In some cities, local law enforcement agencies will lend
you and your neighbors an engraving pen free. In these
communities, you may borrow an engraving tool for several
days. If this service is not available to you, you can
purchase an inexpensive electric pen from your local
hardware store for as little as $10 to $15. This small
investment could be worth a great deal more to you at a
later date.

Items already marked with a serial number - such as
cars, TV's, cameras, typewriters, radios, stereos,
tape decks, appliances, etc., may not have to be
engraved with your name or personal number. Check
with local police first. If they recommend you
inscribe your identifying mark on serialized items,
inscribe this information just above the manufacturer's
serial number.

On unserialized property, inscribe your name or number
on the upper right corner of the rear or backside of
each item. Should you decide to sell or discard the
item at a later date, you should invalidate your
number by using the engraving pen or any sharp tool
to draw a single line through your name or number
from the upper left to the lower right hand corner.
Do not deface your name or number in any other way.
It is also advisable, when selling "marked" property,
to write out a simple receipt and specifying on it
that you were the previous owner and indicate the
name or number used by you. This could prevent
legal hassles for the new owner at a later time.

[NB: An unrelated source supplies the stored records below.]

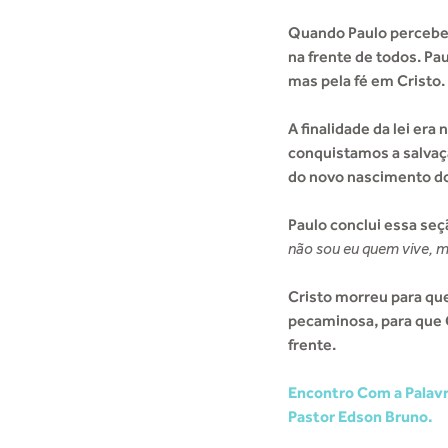
Quando Paulo percebeu 
na frente de todos. Pa
mas pela fé em Cristo.
A finalidade da lei er
conquistamos a salvaç
do novo nascimento do 
Paulo conclui essa se
não sou eu quem vive, m
Cristo morreu para qu
pecaminosa, para que C
frente.
Encontro Com a Palavr
Pastor Edson Bruno.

To protect smaller valuable items such as jewelry,
silverware, etc., it is wise to take a photo of
each item. A Simple, instant-type camera photo is

After you have marked and/or photographed all your
valuables, make a detailed list of these items and
keep it in a safe place. When new items are acquired,
add them to your list. As other valuables are sold
or discarded, cross them off the list.

If you use credit cards, they should also be recorded
on your list. Either copy your account number from
each card and expiration date, or you can have
photo copies made for your records.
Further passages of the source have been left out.